Wheels will play songs from “Fields on Fire” at a release party for the CD on Sunday, May 29, at the Canal Street Tavern in Dayton. The show starts at 8 p.m., is open to all ages and costs $5. With a debut album Wheels hope to take its act to the next level — to play more shows, write more songs and get recognized by national acts, including their musical heroes and principal influence, the Avett Brothers.

Not too bad for Yellow Springs teens Sam Salazar and Sam Crawford, both 14, and Rory Papania and Jamie Scott, both 16, who began as a street act busking for spare change.

“Wheels is a serious treasure of Yellow Springs,” said Tim Berger of Exceptional Sounds, sound engineer and co-producer on Fields on Fire. “What a brilliant collaboration of four people,” he added, and not just for their age.

In their live shows, Wheels adds a dynamism to traditionals like “I’ll Fly Away” and “Angel Band” and covers of John Prine, Gillian Welch and The Band while impressing with daring originals about lost love, friends in trouble and childhood.

“People said we were Americana or folk, which we didn’t like,” Salazar said. So the group takes folk and bluegrass tunes and ‘wheels them up,’ adding their sweet harmonies and a funky groove to make it danceable.

Wheels also performs at the Clifton Opera House on Wednesday, June 1, at 7:30 p.m., at the Yellow Springs Street Fair on Saturday, June 11, and at the Emporium wine tasting in August.

What became Wheels was seeded in the summer of 2009 when Salazar and Papania — having just returned from Friends Music Camp, where they met — started picking a ukulele and guitar together in front of Tom’s Market.

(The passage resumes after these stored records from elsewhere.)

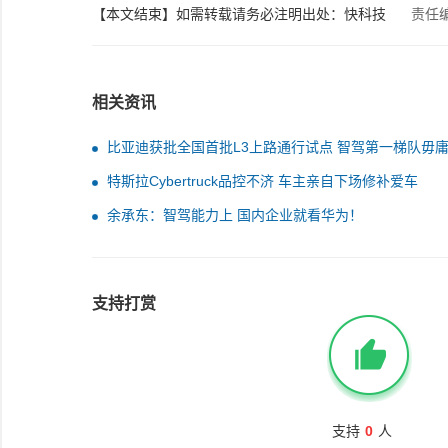
【本文结束】如需转载请务必注明出处：快科技
责任
相关资讯
比亚迪获批全国首批L3上路通行试点 智驾第一梯队毋
疑
特斯拉Cybertruck品控不济 车主亲自下场修补爱车
余承东：智驾能力上 国内企业就看华为！
支持打赏
支持
0
人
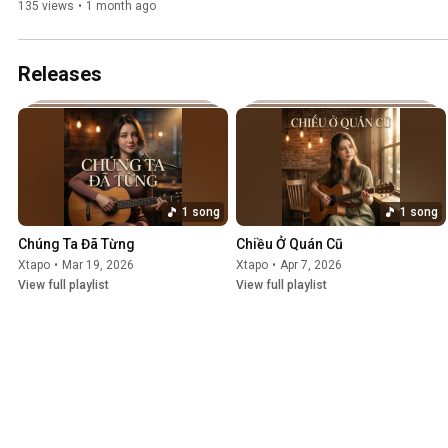
135 views
•
1 month ago
Releases
1 song
1 song
Chúng Ta Đã Từng
Chiều Ở Quán Cũ
Xtapo
•
Mar 19, 2026
Xtapo
•
Apr 7, 2026
View full playlist
View full playlist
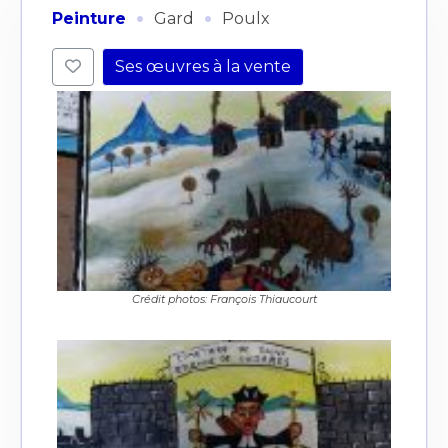
·
·
Peinture
Gard
Poulx
Ses œuvres à la vente
Crédit photos: François Thiaucourt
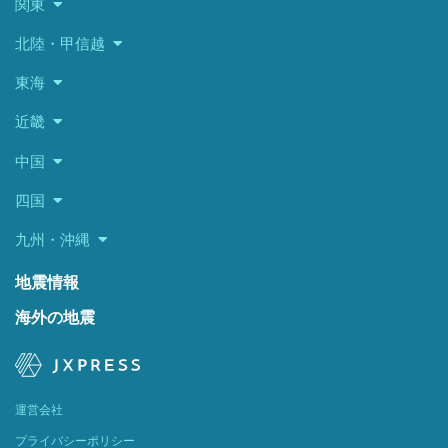
関東
北陸・甲信越
東海
近畿
中国
四国
九州・沖縄
地震情報
海外の地震
運営会社
プライバシーポリシー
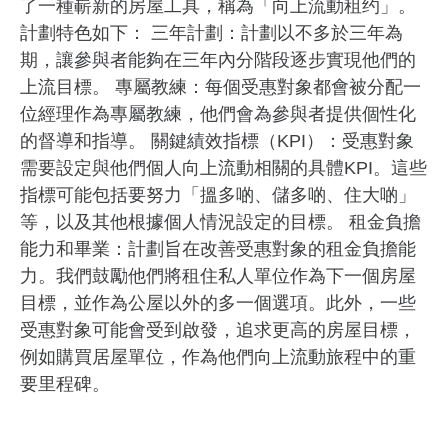
了一種嶄新的房屋工具，稱為「向上流動租约」。
計劃特色如下： 三年計劃：計劃以不多於三年為
期，讓參與者能夠在三年內分階段逐步實現他們的
上流目標。 專屬教練：每個受惠對象都會被分配一
位經理作為專屬教練，他們會為參與者提供個性化
的督導和指導。 關鍵績效指標（KPI）：受惠對象
需要設定與他們個人向上流動相關的具體KPI。這些
指標可能包括要努力「搵多啲、儲多啲、住大啲」
等，以及其他根據個人情況設定的目標。 租金負擔
能力和畢業：計劃旨在改善受惠對象的租金負擔能
力。我們鼓勵他們將租住私人單位作為下一個房屋
目標，並作為公屋以外的多一個選項。此外，一些
受惠對象可能會受到啟發，追求更高的房屋目標，
例如購買居屋單位，作為他們向上流動旅程中的重
要里程碑。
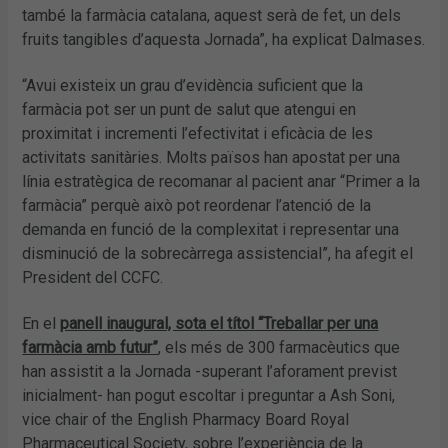
també la farmàcia catalana, aquest serà de fet, un dels
fruits tangibles d’aquesta Jornada”, ha explicat Dalmases.
“Avui existeix un grau d’evidència suficient que la
farmàcia pot ser un punt de salut que atengui en
proximitat i incrementi l’efectivitat i eficàcia de les
activitats sanitàries. Molts països han apostat per una
línia estratègica de recomanar al pacient anar “Primer a la
farmàcia” perquè això pot reordenar l’atenció de la
demanda en funció de la complexitat i representar una
disminució de la sobrecàrrega assistencial”, ha afegit el
President del CCFC.
En el
panell inaugural, sota el títol “Treballar per una
farmàcia amb futur”
, els més de 300 farmacèutics que
han assistit a la Jornada -superant l’aforament previst
inicialment- han pogut escoltar i preguntar a Ash Soni,
vice chair of the English Pharmacy Board Royal
Pharmaceutical Society, sobre l’experiència de la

They would lay down a black Bob Dylan songbook in front of them and jam for six-hour stretches.

A few months later, Scott, wanting to get in on the fun, picked up a harmonica and joined in. The threesome’s light, cheery sound and beautiful three-part harmonies went from precious to powerful when Scott began mixing in hand drums and upright bassist Crawford was added to the lineup at the end of last year.

“It felt like something was missing,” said Papania of the group before Crawford, whose nickname among band members is “Manchild,” joined. “The songs sounded kind of empty.”

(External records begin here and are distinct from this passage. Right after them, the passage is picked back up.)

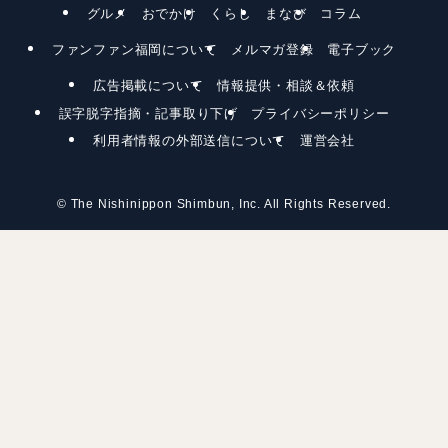
グルメ
おでかけ
くらし
まなび
コラム
ファンファン福岡について
メルマガ登録
電子ブック
広告掲載について
情報提供・相談＆依頼
誤字脱字指摘・記事取り下げ
プライバシーポリシー
利用者情報の外部送信について
運営会社
©
The Nishinippon Shimbun, Inc. All Rights Reserved.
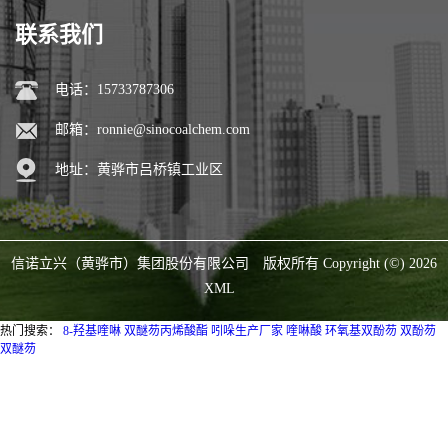
联系我们
电话：15733787306
邮箱：
ronnie@sinocoalchem.com
地址：黄骅市吕桥镇工业区
信诺立兴（黄骅市）集团股份有限公司
版权所有 Copyright (©) 2026
XML
热门搜索：
8-羟基喹啉
双醚芴丙烯酸酯
吲哚生产厂家
喹啉酸
环氧基双酚芴
双酚芴
双醚芴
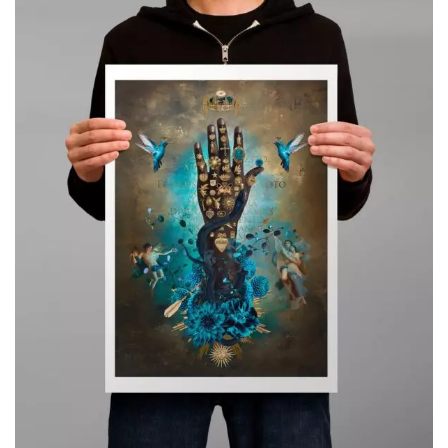
49,00€
à
119,00€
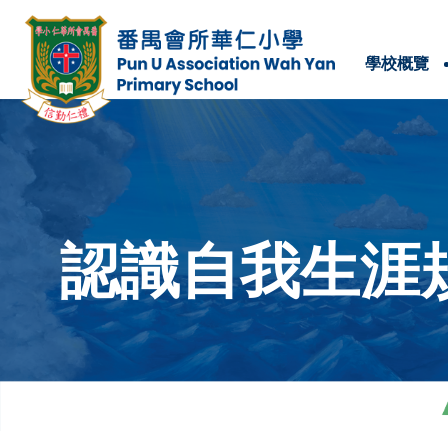
學校概覽
學校位置及聯絡方法
認識自我生涯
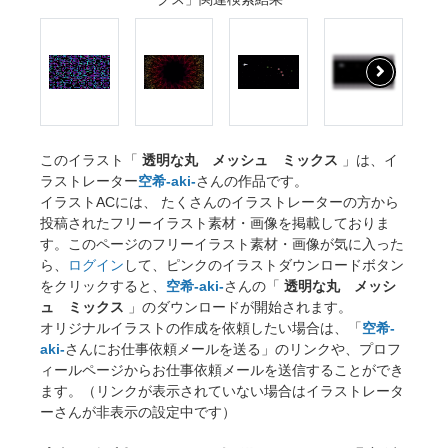
このイラスト「
透明な丸 メッシュ ミックス
」は、イ
ラストレーター
空希-aki-
さんの作品です。
イラストACには、 たくさんのイラストレーターの方から
投稿されたフリーイラスト素材・画像を掲載しておりま
す。このページのフリーイラスト素材・画像が気に入った
ら、
ログイン
して、ピンクのイラストダウンロードボタン
をクリックすると、
空希-aki-
さんの「
透明な丸 メッシ
ュ ミックス
」のダウンロードが開始されます。
オリジナルイラストの作成を依頼したい場合は、「
空希-
aki-
さんにお仕事依頼メールを送る」のリンクや、プロフ
ィールページからお仕事依頼メールを送信することができ
ます。（リンクが表示されていない場合はイラストレータ
ーさんが非表示の設定中です）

The album features eight original songs by Salazar, Papania and Scott, all singers and songwriters who take turns as the lead vocalist and together harmonize at choruses. Salazar’s vocals have a rock edge, Scott’s a sweet tenor and Papania’s a soulful depth. Together, they blend beautifully.

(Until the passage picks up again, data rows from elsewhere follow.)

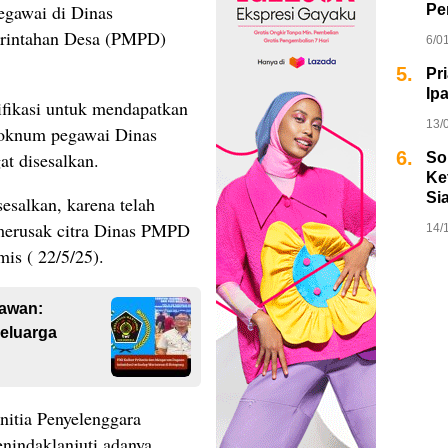
gawai di Dinas
Pe
rintahan Desa (PMPD)
6/0
5.
Pr
Ip
fikasi untuk mendapatkan
13/
 oknum pegawai Dinas
6.
t disesalkan.
So
Ket
Si
sesalkan, karena telah
merusak citra Dinas PMPD
14/
mis ( 22/5/25).
tawan:
eluarga
nitia Penyelenggara
nindaklanjuti adanya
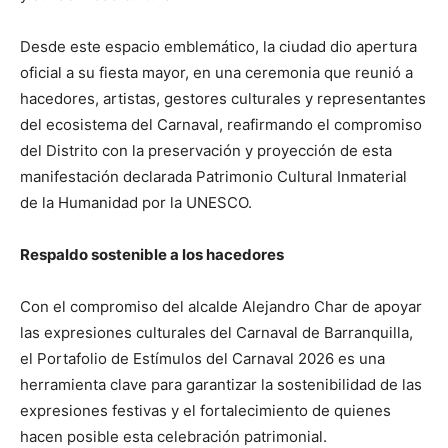
Desde este espacio emblemático, la ciudad dio apertura
oficial a su fiesta mayor, en una ceremonia que reunió a
hacedores, artistas, gestores culturales y representantes
del ecosistema del Carnaval, reafirmando el compromiso
del Distrito con la preservación y proyección de esta
manifestación declarada Patrimonio Cultural Inmaterial
de la Humanidad por la UNESCO.
Respaldo sostenible a los hacedores
Con el compromiso del alcalde Alejandro Char de apoyar
las expresiones culturales del Carnaval de Barranquilla,
el Portafolio de Estímulos del Carnaval 2026 es una
herramienta clave para garantizar la sostenibilidad de las
expresiones festivas y el fortalecimiento de quienes
hacen posible esta celebración patrimonial.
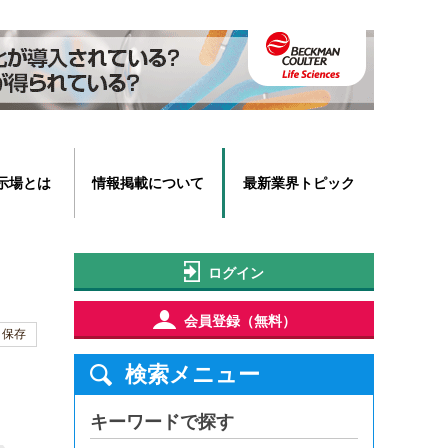
示場とは
情報掲載について
最新業界トピック
ログイン
会員登録（無料）
保存
検索メニュー
キーワードで探す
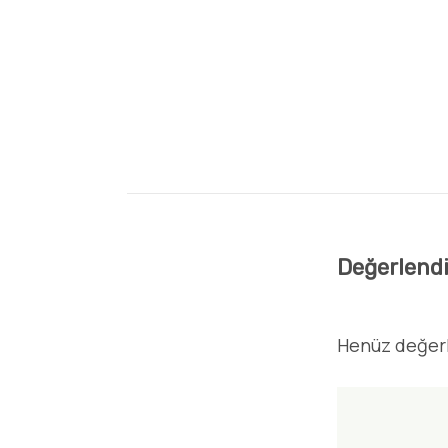
Değerlend
Henüz değer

“I thought some of their harmonies were as stellar as Crosby, Stills and Nash,” Berger said.

Papania is the band’s principal guitarist and most experienced musician, having played the guitar for just over three years, while Salazar chimes in with bouncy flourishes at the mandolin and ukulele, instruments he’s played for just a year-and-a-half.

“Sam is just a genius, a child prodigy,” Papania said. To his band mates, Salazar is the Bob Dylan of the group — a poet and natural performer. Scott is the band’s Frank Sinatra, with a jazzy vocal style and passion to spare, while Papania’s style resembles fellow guitarist George Harrison and Sam Crawford is the Thelonious Monk of the stand-up bass, band members said.

Preferring an acoustic and live sound, Wheels recorded Fields on Fire with live takes, not separate tracks, and didn’t wear headphones.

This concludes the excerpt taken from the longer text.